> WHAT IS BEING ASKED
Copy out the data below verbatim.
------------------------------
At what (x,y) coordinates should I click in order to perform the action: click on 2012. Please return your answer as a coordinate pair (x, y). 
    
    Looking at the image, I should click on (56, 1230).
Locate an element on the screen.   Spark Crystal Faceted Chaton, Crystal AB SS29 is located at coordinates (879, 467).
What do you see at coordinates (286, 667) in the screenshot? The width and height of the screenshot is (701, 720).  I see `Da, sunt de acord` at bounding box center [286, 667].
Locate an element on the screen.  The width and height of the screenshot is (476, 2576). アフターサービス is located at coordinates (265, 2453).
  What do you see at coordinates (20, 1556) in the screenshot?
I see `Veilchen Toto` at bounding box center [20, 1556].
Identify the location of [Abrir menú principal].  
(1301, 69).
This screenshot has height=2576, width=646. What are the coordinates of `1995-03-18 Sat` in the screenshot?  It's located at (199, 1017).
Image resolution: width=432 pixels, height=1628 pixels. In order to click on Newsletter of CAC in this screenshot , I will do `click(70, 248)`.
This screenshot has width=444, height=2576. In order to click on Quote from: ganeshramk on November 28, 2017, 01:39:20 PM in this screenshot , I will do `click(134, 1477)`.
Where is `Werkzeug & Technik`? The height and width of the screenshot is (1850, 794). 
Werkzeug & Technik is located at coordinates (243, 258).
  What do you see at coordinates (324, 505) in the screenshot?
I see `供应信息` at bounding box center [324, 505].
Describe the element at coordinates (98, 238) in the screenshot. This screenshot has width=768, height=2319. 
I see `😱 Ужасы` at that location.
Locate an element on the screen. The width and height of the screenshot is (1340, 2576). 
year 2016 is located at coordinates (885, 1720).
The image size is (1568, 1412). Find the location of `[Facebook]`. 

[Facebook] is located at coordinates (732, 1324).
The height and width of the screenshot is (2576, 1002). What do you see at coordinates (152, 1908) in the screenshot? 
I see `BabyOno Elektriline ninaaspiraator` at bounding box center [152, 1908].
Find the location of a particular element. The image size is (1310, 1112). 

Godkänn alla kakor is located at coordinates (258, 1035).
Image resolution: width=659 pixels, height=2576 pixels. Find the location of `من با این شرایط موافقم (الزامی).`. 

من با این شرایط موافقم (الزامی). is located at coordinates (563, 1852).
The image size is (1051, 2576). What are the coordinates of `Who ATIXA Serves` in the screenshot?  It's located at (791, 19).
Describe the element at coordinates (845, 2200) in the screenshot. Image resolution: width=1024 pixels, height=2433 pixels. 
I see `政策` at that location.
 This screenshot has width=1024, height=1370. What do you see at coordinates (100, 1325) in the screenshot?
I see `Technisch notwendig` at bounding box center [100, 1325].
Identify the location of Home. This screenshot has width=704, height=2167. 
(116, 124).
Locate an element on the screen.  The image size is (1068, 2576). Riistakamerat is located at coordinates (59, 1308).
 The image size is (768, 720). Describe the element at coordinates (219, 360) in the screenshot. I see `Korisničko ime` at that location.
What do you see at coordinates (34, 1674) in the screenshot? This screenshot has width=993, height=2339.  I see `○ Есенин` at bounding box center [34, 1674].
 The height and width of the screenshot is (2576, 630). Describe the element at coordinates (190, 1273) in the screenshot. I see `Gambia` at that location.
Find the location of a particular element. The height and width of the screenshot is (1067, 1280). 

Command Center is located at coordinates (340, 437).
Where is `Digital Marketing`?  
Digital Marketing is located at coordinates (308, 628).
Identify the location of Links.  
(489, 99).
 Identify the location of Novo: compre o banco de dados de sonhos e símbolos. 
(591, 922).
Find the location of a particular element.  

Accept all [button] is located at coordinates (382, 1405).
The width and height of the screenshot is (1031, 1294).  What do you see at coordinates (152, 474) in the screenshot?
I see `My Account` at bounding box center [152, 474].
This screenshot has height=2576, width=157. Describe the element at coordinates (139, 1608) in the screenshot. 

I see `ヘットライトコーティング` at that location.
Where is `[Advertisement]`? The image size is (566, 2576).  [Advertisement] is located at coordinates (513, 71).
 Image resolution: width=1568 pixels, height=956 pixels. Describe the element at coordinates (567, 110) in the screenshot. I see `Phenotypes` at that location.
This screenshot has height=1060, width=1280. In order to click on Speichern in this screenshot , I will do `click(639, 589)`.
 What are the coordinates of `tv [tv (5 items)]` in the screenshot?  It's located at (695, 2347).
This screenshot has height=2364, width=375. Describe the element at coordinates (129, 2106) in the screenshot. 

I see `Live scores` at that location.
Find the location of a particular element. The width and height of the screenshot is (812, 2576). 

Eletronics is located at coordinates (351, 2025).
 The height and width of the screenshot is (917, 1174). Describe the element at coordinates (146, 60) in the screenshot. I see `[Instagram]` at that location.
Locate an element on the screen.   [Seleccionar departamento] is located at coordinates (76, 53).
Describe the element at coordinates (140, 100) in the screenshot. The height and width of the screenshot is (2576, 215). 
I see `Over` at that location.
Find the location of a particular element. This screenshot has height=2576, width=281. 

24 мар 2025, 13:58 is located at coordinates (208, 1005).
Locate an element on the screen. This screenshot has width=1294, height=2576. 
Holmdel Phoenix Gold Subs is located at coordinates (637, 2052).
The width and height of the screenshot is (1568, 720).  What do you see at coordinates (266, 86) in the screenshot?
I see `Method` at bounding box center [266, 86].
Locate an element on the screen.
------------------------------
> SOLUTION TO THE EXERCISE
At what (x,y) coordinates should I click in order to perform the action: click on 2012. Please return your answer as a coordinate pair (x, y). 
    
    Looking at the image, I should click on (56, 1230).
Locate an element on the screen.   Spark Crystal Faceted Chaton, Crystal AB SS29 is located at coordinates (879, 467).
What do you see at coordinates (286, 667) in the screenshot? The width and height of the screenshot is (701, 720).  I see `Da, sunt de acord` at bounding box center [286, 667].
Locate an element on the screen.  The width and height of the screenshot is (476, 2576). アフターサービス is located at coordinates (265, 2453).
  What do you see at coordinates (20, 1556) in the screenshot?
I see `Veilchen Toto` at bounding box center [20, 1556].
Identify the location of [Abrir menú principal].  
(1301, 69).
This screenshot has height=2576, width=646. What are the coordinates of `1995-03-18 Sat` in the screenshot?  It's located at (199, 1017).
Image resolution: width=432 pixels, height=1628 pixels. In order to click on Newsletter of CAC in this screenshot , I will do `click(70, 248)`.
This screenshot has width=444, height=2576. In order to click on Quote from: ganeshramk on November 28, 2017, 01:39:20 PM in this screenshot , I will do `click(134, 1477)`.
Where is `Werkzeug & Technik`? The height and width of the screenshot is (1850, 794). 
Werkzeug & Technik is located at coordinates (243, 258).
  What do you see at coordinates (324, 505) in the screenshot?
I see `供应信息` at bounding box center [324, 505].
Describe the element at coordinates (98, 238) in the screenshot. This screenshot has width=768, height=2319. 
I see `😱 Ужасы` at that location.
Locate an element on the screen. The width and height of the screenshot is (1340, 2576). 
year 2016 is located at coordinates (885, 1720).
The image size is (1568, 1412). Find the location of `[Facebook]`. 

[Facebook] is located at coordinates (732, 1324).
The height and width of the screenshot is (2576, 1002). What do you see at coordinates (152, 1908) in the screenshot? 
I see `BabyOno Elektriline ninaaspiraator` at bounding box center [152, 1908].
Find the location of a particular element. The image size is (1310, 1112). 

Godkänn alla kakor is located at coordinates (258, 1035).
Image resolution: width=659 pixels, height=2576 pixels. Find the location of `من با این شرایط موافقم (الزامی).`. 

من با این شرایط موافقم (الزامی). is located at coordinates (563, 1852).
The image size is (1051, 2576). What are the coordinates of `Who ATIXA Serves` in the screenshot?  It's located at (791, 19).
Describe the element at coordinates (845, 2200) in the screenshot. Image resolution: width=1024 pixels, height=2433 pixels. 
I see `政策` at that location.
 This screenshot has width=1024, height=1370. What do you see at coordinates (100, 1325) in the screenshot?
I see `Technisch notwendig` at bounding box center [100, 1325].
Identify the location of Home. This screenshot has width=704, height=2167. 
(116, 124).
Locate an element on the screen.  The image size is (1068, 2576). Riistakamerat is located at coordinates (59, 1308).
 The image size is (768, 720). Describe the element at coordinates (219, 360) in the screenshot. I see `Korisničko ime` at that location.
What do you see at coordinates (34, 1674) in the screenshot? This screenshot has width=993, height=2339.  I see `○ Есенин` at bounding box center [34, 1674].
 The height and width of the screenshot is (2576, 630). Describe the element at coordinates (190, 1273) in the screenshot. I see `Gambia` at that location.
Find the location of a particular element. The height and width of the screenshot is (1067, 1280). 

Command Center is located at coordinates (340, 437).
Where is `Digital Marketing`?  
Digital Marketing is located at coordinates (308, 628).
Identify the location of Links.  
(489, 99).
 Identify the location of Novo: compre o banco de dados de sonhos e símbolos. 
(591, 922).
Find the location of a particular element.  

Accept all [button] is located at coordinates (382, 1405).
The width and height of the screenshot is (1031, 1294).  What do you see at coordinates (152, 474) in the screenshot?
I see `My Account` at bounding box center [152, 474].
This screenshot has height=2576, width=157. Describe the element at coordinates (139, 1608) in the screenshot. 

I see `ヘットライトコーティング` at that location.
Where is `[Advertisement]`? The image size is (566, 2576).  [Advertisement] is located at coordinates (513, 71).
 Image resolution: width=1568 pixels, height=956 pixels. Describe the element at coordinates (567, 110) in the screenshot. I see `Phenotypes` at that location.
This screenshot has height=1060, width=1280. In order to click on Speichern in this screenshot , I will do `click(639, 589)`.
 What are the coordinates of `tv [tv (5 items)]` in the screenshot?  It's located at (695, 2347).
This screenshot has height=2364, width=375. Describe the element at coordinates (129, 2106) in the screenshot. 

I see `Live scores` at that location.
Find the location of a particular element. The width and height of the screenshot is (812, 2576). 

Eletronics is located at coordinates (351, 2025).
 The height and width of the screenshot is (917, 1174). Describe the element at coordinates (146, 60) in the screenshot. I see `[Instagram]` at that location.
Locate an element on the screen.   [Seleccionar departamento] is located at coordinates (76, 53).
Describe the element at coordinates (140, 100) in the screenshot. The height and width of the screenshot is (2576, 215). 
I see `Over` at that location.
Find the location of a particular element. This screenshot has height=2576, width=281. 

24 мар 2025, 13:58 is located at coordinates (208, 1005).
Locate an element on the screen. This screenshot has width=1294, height=2576. 
Holmdel Phoenix Gold Subs is located at coordinates (637, 2052).
The width and height of the screenshot is (1568, 720).  What do you see at coordinates (266, 86) in the screenshot?
I see `Method` at bounding box center [266, 86].
Locate an element on the screen.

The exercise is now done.